= Accademia degli Infiammati =

The Accademia degli Infiammati ("Academy of the Burning Ones") was a short-lived but influential philosophical and literary academy in Padua, in northern Italy. It was founded in 1540 by Leone Orsini, and was dissolved somewhere between 1545 and 1550.

This academy should not be confused with another Accademia degli Infiammati which was established at Forlimpopoli in 1624 by Dominican friar Giovanni della Robbia.

The Paduan Academy's emblem featured Hercules on fire on Mount Oeta, with the motto Arso il mortale al ciel n’andrà l’eterno ("Burned being the Mortal, to Heaven will Ascend the Eternal").

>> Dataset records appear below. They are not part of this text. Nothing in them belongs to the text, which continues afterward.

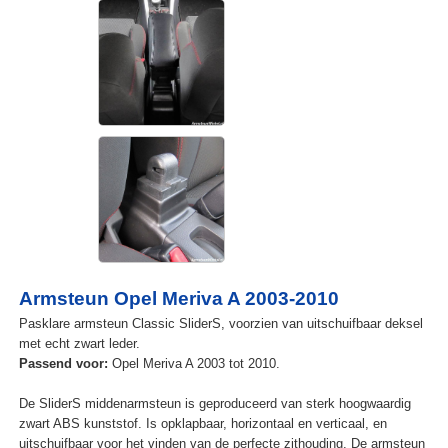
Armsteun Opel Meriva A 2003-2010
Pasklare armsteun Classic SliderS, voorzien van uitschuifbaar deksel
met echt zwart leder.
Passend voor:
Opel Meriva A 2003 tot 2010.
De SliderS middenarmsteun is geproduceerd van sterk hoogwaardig
zwart ABS kunststof. Is opklapbaar, horizontaal en verticaal, en
uitschuifbaar voor het vinden van de perfecte zithouding. De armsteun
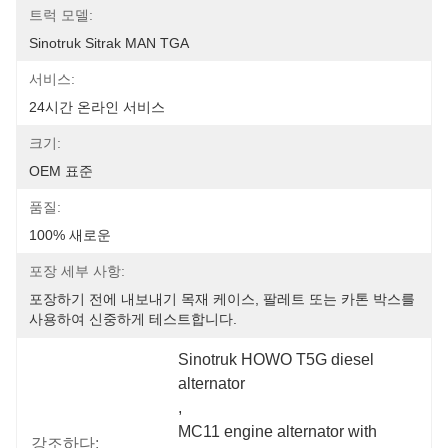
트럭 모델:
Sinotruk Sitrak MAN TGA
서비스:
24시간 온라인 서비스
크기:
OEM 표준
품질:
100% 새로운
포장 세부 사항:
포장하기 전에 내보내기 목재 케이스, 팔레트 또는 카톤 박스를 
사용하여 신중하게 테스트합니다.
Sinotruk HOWO T5G diesel 
alternator
, 
MC11 engine alternator with 
강조하다:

Notable members and collaborators were Sperone Speroni, Benedetto Varchi, Pietro Aretino, Girolamo Preti, Luigi Alamanni, Ugolino Martelli, Alessandro Piccolomini, and Angelo Beolco (el Ruzante).

Some of the Academy's activities were conducted in Greek and Latin. However, the vulgar Venetian and Tuscan languages became prevalent after Speroni, a staunch defender of the vernacular, presided over the academy in 1542.

In this period the Academy promoted lectures (Lezioni) on vernacular poetry, such as on Bembo's sonnets Piansi e cantai l'aspra guerra and Verdeggi all'Apennin la fronte, e 'l petto, by Martelli, and on Forteguerri's sonnet Ora ten va superbo, or corre altero, by Piccolomini.

In 1540, Giovanni Mazzuoli da Strada founded at his home in Florence the Accademia degli Umidi ("Academy of the Wet Ones"). Originally meant to be just a parody of the newly created Paduan Academy, devoted to amateur and burlesque activities, it eventually became the respectable and prestigious Accademia Fiorentina.